Surinaamse politici zijn vrijwel immuun voor kritiek, dat loopt zelden goed af

Hoe de politiek van Suriname te begrijpen? Tijdens een reis van twee weken deed ik een poging deze politiek te doorgronden. Laten we gewoon beginnen bij de aankomst op vliegveld Zanderij, een uur rijden ten zuiden van Paramaribo. Bij het wachten op de bagage viel de stroom uit. Het is bewijs wat voor land Suriname is: een ontwikkelingsland, of zoals opvallend veel mensen de afgelopen weken zeiden: een derdewereldland. En ik maar denken dat die terminologie achterhaald was.
De rit naar Paramaribo verloopt soepel, maar in de stad gaat het mis. Het heeft flink geregend en hele stukken straat staan blank. Het gaat hier niet om kuilen die met water zijn gevuld: het water staat zo hoog dat je je afvraagt of het de auto niet binnenstroomt. Misschien moet men in Suriname wat beter werken aan de afwatering? De plassen schijnen deels het gevolg van klimaatverandering, waardoor er soms in korte tijd heel veel regen naar beneden komt. Maatregelen? Niets van te merken.
Ministeries branden af
In Paramaribo zitten we in een hotel tegenover een gebouw waarop staat dat het onderdeel is van het ministerie van onderwijs. Dit langgerekte witte gebouw met twee etages heeft luiken die naar beneden lijken te vallen. Het geheel kan wel een verfje gebruiken, zacht gezegd. Dit ministerie is redelijk representatief voor vele andere. Nog niet zo lang geleden vlogen twee soortgelijke gebouwen in brand. Het lijkt een kwestie van tijd voordat dit ook bij andere ministeries gebeurt.
Zo kunnen we nog wel even doorgaan: de weg naar Nickerie is soms slecht begaanbaar, de scholen zien er slecht onderhouden uit, het openbaar vervoer is minimaal en in sommige wijken zie je diepe armoede, in het centrum volop verslaafde zwervers. Redenen genoeg te kijken hoe de politiek deze problemen aanpakt. Belangrijk dat kiezers een weloverwogen stem uitbrengen. Helaas: als je de verkiezingscampagne volgt raak je langzaam de hoop kwijt dat er iets gaat veranderen.

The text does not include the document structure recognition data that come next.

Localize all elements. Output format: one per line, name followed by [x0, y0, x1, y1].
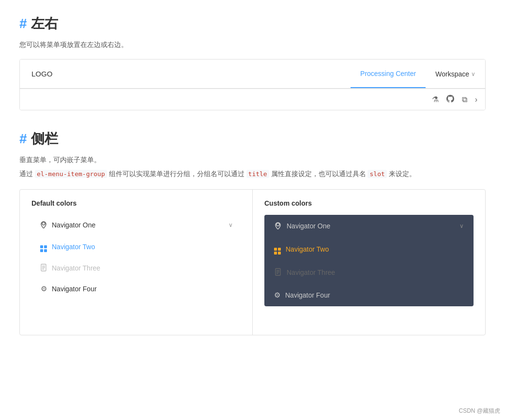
svg-point-5: [276, 223, 279, 226]
custom-nav-one[interactable]: Navigator One ∨: [264, 215, 474, 238]
section2-hash: #: [19, 131, 27, 147]
default-nav-three[interactable]: Navigator Three: [31, 258, 241, 279]
custom-nav-one-label: Navigator One: [287, 222, 455, 230]
nav-item-processing-label: Processing Center: [360, 70, 416, 77]
gear-icon-2: ⚙: [274, 291, 280, 300]
section1-desc: 您可以将菜单项放置在左边或右边。: [19, 41, 486, 49]
nav-icon-bar: ⚗ ⧉ ›: [20, 89, 485, 110]
chevron-down-icon: ∨: [471, 71, 475, 77]
doc-icon-1: [39, 264, 48, 273]
expand-icon[interactable]: ›: [475, 95, 477, 104]
top-nav-demo-box: LOGO Processing Center Workspace ∨ ⚗: [19, 59, 486, 110]
nav-bar: LOGO Processing Center Workspace ∨: [20, 60, 485, 89]
custom-nav-three[interactable]: Navigator Three: [264, 261, 474, 284]
nav-item-workspace-label: Workspace: [435, 70, 469, 78]
custom-nav-four[interactable]: ⚙ Navigator Four: [264, 284, 474, 306]
custom-nav-three-label: Navigator Three: [287, 269, 464, 276]
default-nav-two-label: Navigator Two: [52, 243, 233, 251]
location-icon-2: [274, 222, 282, 231]
page-container: # 左右 您可以将菜单项放置在左边或右边。 LOGO Processing Ce…: [0, 0, 505, 369]
sidebar-demo: Default colors Navigator One ∨: [20, 190, 485, 335]
custom-colors-col: Custom colors Navigator One ∨: [252, 190, 485, 335]
custom-colors-title: Custom colors: [264, 199, 474, 207]
nav-logo: LOGO: [20, 60, 64, 88]
section1-title: # 左右: [19, 15, 486, 33]
doc-icon-2: [274, 268, 282, 277]
location-icon-1: [39, 221, 48, 230]
custom-nav-two-label: Navigator Two: [286, 245, 464, 253]
flask-icon[interactable]: ⚗: [432, 95, 439, 104]
nav-item-processing[interactable]: Processing Center: [351, 60, 426, 88]
default-colors-col: Default colors Navigator One ∨: [20, 190, 252, 335]
default-nav-one-label: Navigator One: [52, 221, 225, 229]
section2: # 侧栏 垂直菜单，可内嵌子菜单。 通过 el-menu-item-group …: [19, 130, 486, 335]
default-colors-title: Default colors: [31, 199, 241, 207]
custom-nav-two[interactable]: Navigator Two: [264, 238, 474, 261]
grid-orange-icon: [274, 244, 281, 255]
nav-one-arrow: ∨: [229, 222, 233, 228]
nav-item-workspace[interactable]: Workspace ∨: [426, 60, 485, 88]
section2-desc1: 垂直菜单，可内嵌子菜单。: [19, 156, 486, 165]
section1-title-text: 左右: [31, 15, 58, 33]
grid-blue-icon: [39, 241, 48, 252]
copy-icon[interactable]: ⧉: [462, 95, 467, 104]
default-nav-two[interactable]: Navigator Two: [31, 236, 241, 258]
gear-icon-1: ⚙: [39, 285, 48, 293]
nav-spacer: [64, 60, 351, 88]
nav-items: Processing Center Workspace ∨: [351, 60, 485, 88]
section2-title-text: 侧栏: [31, 130, 58, 148]
custom-nav-four-label: Navigator Four: [285, 291, 464, 299]
default-nav-three-label: Navigator Three: [52, 264, 233, 272]
svg-point-0: [42, 222, 45, 225]
section2-desc2: 通过 el-menu-item-group 组件可以实现菜单进行分组，分组名可以…: [19, 168, 486, 180]
github-icon[interactable]: [446, 95, 454, 105]
default-nav-one[interactable]: Navigator One ∨: [31, 215, 241, 236]
default-nav-four-label: Navigator Four: [52, 285, 233, 293]
sidebar-demo-box: Default colors Navigator One ∨: [19, 189, 486, 335]
custom-nav-one-arrow: ∨: [459, 223, 464, 229]
section2-title: # 侧栏: [19, 130, 486, 148]
nav-section: LOGO Processing Center Workspace ∨ ⚗: [20, 60, 485, 110]
default-nav-four[interactable]: ⚙ Navigator Four: [31, 279, 241, 299]
dark-sidebar: Navigator One ∨ Navigator Two: [264, 215, 474, 306]
section1-hash: #: [19, 16, 27, 31]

De Surinaamse politiek is op het eerste gezicht simpel: er is een parlement, de Nationale Assemblée, die uit 51 zetels bestaat. Hier zaten de afgelopen jaren zes partijen in. Het parlement kiest de president. Er zijn ook districten en gemeenten, al hebben die laatsten een andere naam. Er is weinig geld en dus ligt het voor de hand vooral naar de landelijke politiek te kijken, legt een lokale politicus me uit. Op lokaal niveau wil men wel allerlei problemen aanpakken, maar er is standaard geen geld.
Politieke partijen
Tussen welke partijen kunnen Surinamers kiezen? In Nederland kennen we slechts de NDP van wijlen Desi Bouterse. Deze partij was tussen 2010 en 2020 aan de macht en daarna was de schatkist leeg. De burgers waren het bestuur toen zo zat dat ze concurrent VHP in het zadel hielpen. Zo werd Chan Santokhi president. Zijn partij was nooit de grootste geweest, vertelt een man me bij een verkiezingsdebat. Dat mensen VHP gingen stemmen betekende dat ze het echt zat waren.
De NDP is bijzonder: dit is een partij voor alle Surinamers. De visie van de partij is dat Suriname aan staatsvorming moet doen, afscheid moet nemen van het koloniale verleden en een eigen koers moet varen, onafhankelijk van andere landen, met name Nederland. Het was onder andere deze visie die Desi Bouterse populair maakte en die ervoor zorgde dat de betrekkingen met Nederland jarenlang tot een minimum beperkt bleven. Bouterse is ondertussen dood, maar zijn visie waart nog steeds rond.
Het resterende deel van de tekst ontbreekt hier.